Com­pen­satory sweat­ing can oc­cur post-surgery for some pa­tients. At times, when it is nor­mal to sweat, one may no­tice that they will sweat more than they used to in an al­ter­nate area – lower back, but­tocks or belly. It’s hard to pre­dict which in­di­vid­ual pa­tient will get this, but pa­tients who have had sym­pa­thec­tomies for sweat­ing on the face and head are more likely to get com­pen­satory sweat­ing.

“Con­sider a sce­nario of an air traf­fic con­troller who was go­ing to lose his job be­cause his ear­phones kept fall­ing off,” Korst says. “He did have some com­pen­satory sweat­ing but he could hide it. Same holds true for the per­son who has to give a pre­sen­ta­tion and has to re­peat­edly towel off his face. Com­pen­satory sweat­ing in a place that isn’t vis­i­ble is con­sid­er­ably the lesser of two evils.”

Korst be­lieves it is im­por­tant to point out that surgery is not an op­tion for the feet. He also does not be­lieve that an­tide­pres­sants are a good ther­apy for hy­per­hidro­sis.

“Th­ese med­i­ca­tions are not a good idea be­cause they have no im­pact. Most of the stress is caused by hy­per­hidro­sis, not the other way around,” he says. “It can start in child­hood, but the usual sce­nario is in teens and it doesn’t go away. Kids don’t out­grow it.


While the sym­pa­thec­tomy has high suc­cess rates, not all pa­tients choose a sur­gi­cal in­ter­ven­tion right from the start – par­tic­u­larly with younger pa­tients.

Dr. Brook Tlougan, a pe­di­atric der­ma­tol­o­gist with Hack­en­sack Univer­sity Med­i­cal Cen­ter and In­struc­tor in Clin­i­cal Der­ma­tol­ogy at Columbia Univer­sity Med­i­cal Cen­ter, sees chil­dren who are just be­gin­ning to face the im­pact of the con­di­tion.

“Hy­per­hidro­sis can have a crip­pling ef­fect on teens,” Tlougan says. “The ex­treme cases can be so­cially em­bar­rass­ing and cause the chil­dren to with­draw from typ­i­cal high school ac­tiv­i­ties.”
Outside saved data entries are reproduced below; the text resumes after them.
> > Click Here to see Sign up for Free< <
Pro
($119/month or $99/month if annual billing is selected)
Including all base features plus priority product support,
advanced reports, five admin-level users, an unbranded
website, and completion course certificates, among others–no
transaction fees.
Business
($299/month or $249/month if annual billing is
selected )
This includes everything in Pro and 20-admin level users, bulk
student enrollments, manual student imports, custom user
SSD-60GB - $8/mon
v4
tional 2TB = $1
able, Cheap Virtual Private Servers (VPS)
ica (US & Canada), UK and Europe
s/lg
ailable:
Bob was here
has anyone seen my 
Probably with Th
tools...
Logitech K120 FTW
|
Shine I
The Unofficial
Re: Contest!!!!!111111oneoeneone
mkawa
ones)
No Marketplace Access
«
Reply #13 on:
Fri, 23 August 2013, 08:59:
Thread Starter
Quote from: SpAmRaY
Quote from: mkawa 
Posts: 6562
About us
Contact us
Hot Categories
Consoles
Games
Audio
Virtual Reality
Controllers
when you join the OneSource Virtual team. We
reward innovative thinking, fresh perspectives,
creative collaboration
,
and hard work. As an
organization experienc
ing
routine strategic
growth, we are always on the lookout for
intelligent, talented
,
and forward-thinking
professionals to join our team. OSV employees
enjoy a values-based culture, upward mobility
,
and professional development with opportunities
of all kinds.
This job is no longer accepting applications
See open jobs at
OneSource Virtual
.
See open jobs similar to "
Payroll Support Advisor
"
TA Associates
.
Tlougan says that it’s like a Pavlo­vian re­sponse, in that the more the teens worry about sweat­ing, the more they sweat. The thought trig­gers the re­sponse and it’s like a vi­cious cy­cle. Most peo­ple don’t un­der­stand how the con­di­tion presents it­self. Tlougan out­lines a se­quence of non-sur­gi­cal in­ter­ven­tions that de­liver vary­ing de­grees of suc­cess. “For some suf­fer­ers, an over-the-counter alu­minum chlo­ride based prod­uct is enough,” Tlougan says. “Oth­ers may re­quire a pre­scrip­tion-strength top­i­cal alu­minum chlo­ride hex­ahy­drate-based an­tiper­spi­rant.”
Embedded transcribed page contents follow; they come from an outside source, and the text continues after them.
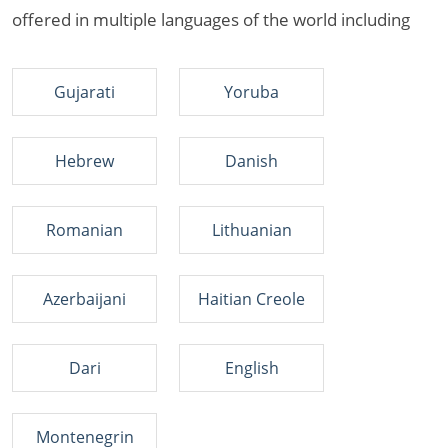
offered in multiple languages of the world including
Gujarati
Yoruba
Hebrew
Danish
Romanian
Lithuanian
Azerbaijani
Haitian Creole
Dari
English
Montenegrin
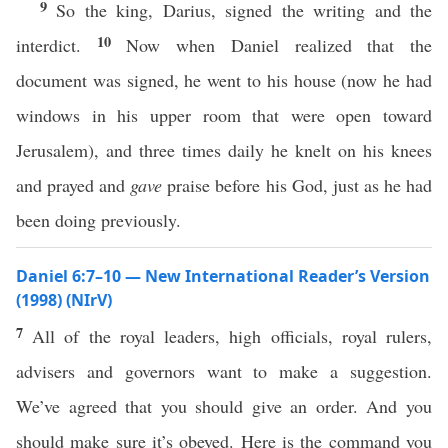
9
So the king, Darius, signed the writing and the
10
interdict.
Now when Daniel realized that the
document was signed, he went to his house (now he had
windows in his upper room that were open toward
Jerusalem), and three times daily he knelt on his knees
and prayed and
gave
praise before his God, just as he had
been doing previously.
Daniel 6:7–10 — New International Reader’s Version
(1998) (NIrV)
7
All of the royal leaders, high officials, royal rulers,
advisers and governors want to make a suggestion.
We’ve agreed that you should give an order. And you
should make sure it’s obeyed. Here is the command you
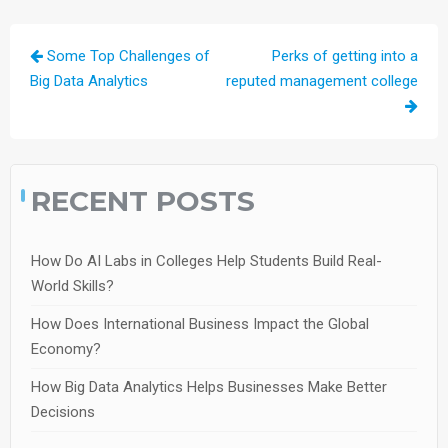
Post
Some Top Challenges of
Perks of getting into a
navigation
Big Data Analytics
reputed management college
RECENT POSTS
How Do AI Labs in Colleges Help Students Build Real-
World Skills?
How Does International Business Impact the Global
Economy?
How Big Data Analytics Helps Businesses Make Better
Decisions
With vary­ing re­sults, ion­tophore­sis uses a de­vice to de­liver cur­rents to the hands or feet with tap wa­ter as a con­duc­tive medium. Lit­tle plugs of ker­atin de­velop into the sweat glands to plug up the ducts. The ef­fect can last up to four-to-six weeks. Ion­tophore­sis is safe, but the re­sponse is vari­able be­tween pa­tients. A ma­jor side ef­fect is dry­ness – some­times it can be se­vere and peo­ple have too much of a re­sponse. It can be painful in some cases if a pa­tient has high sen­si­tiv­ity to the elec­tri­cal cur­rent, but this is not a typ­i­cal re­sponse.

Next is Gly­copy­rro­late, an oral med­i­ca­tion, de­signed to treat ul­cers. Tlougan says that Gly­copy­rro­late’s mech­a­nism of ac­tion is to block the neu­ro­trans­mis­sion of the molecule re­spon­si­ble for the pro­duc­tion of sweat. It can also cause dry eyes and dry mouth, and some bowel and blad­der dys­func­tion, which can make it in­tol­er­a­ble to pa­tients, but it can re­duce sweat­ing over­all with few long-term is­sues.


“Quite ef­fec­tive for armpit sweat­ing, as well as palms and soles” Tlougan says. “Bo­tulinum toxin is a pop­u­lar treat­ment op­tion and has an ex­cel­lent safety pro­file. It lasts three-to-six months de­pend­ing on the in­di­vid­ual and is re­peated as nec­es­sary.

“We’ve been talk­ing to the man­u­fac­tur­ers. They of­ten help to get it ap­proved through the in­sur­ance com­pa­nies, but the ap­proval process does take some time.”

“Palmer suf­fer­ers are the most grat­i­fy­ing for me be­cause they have the most dif­fi­cult time cop­ing with the con­di­tion. We have a 98 per­cent suc­cess rate and they are the hap­pi­est peo­ple af­ter the surgery. Armpit suf­fer­ers also have a high suc­cess rate.”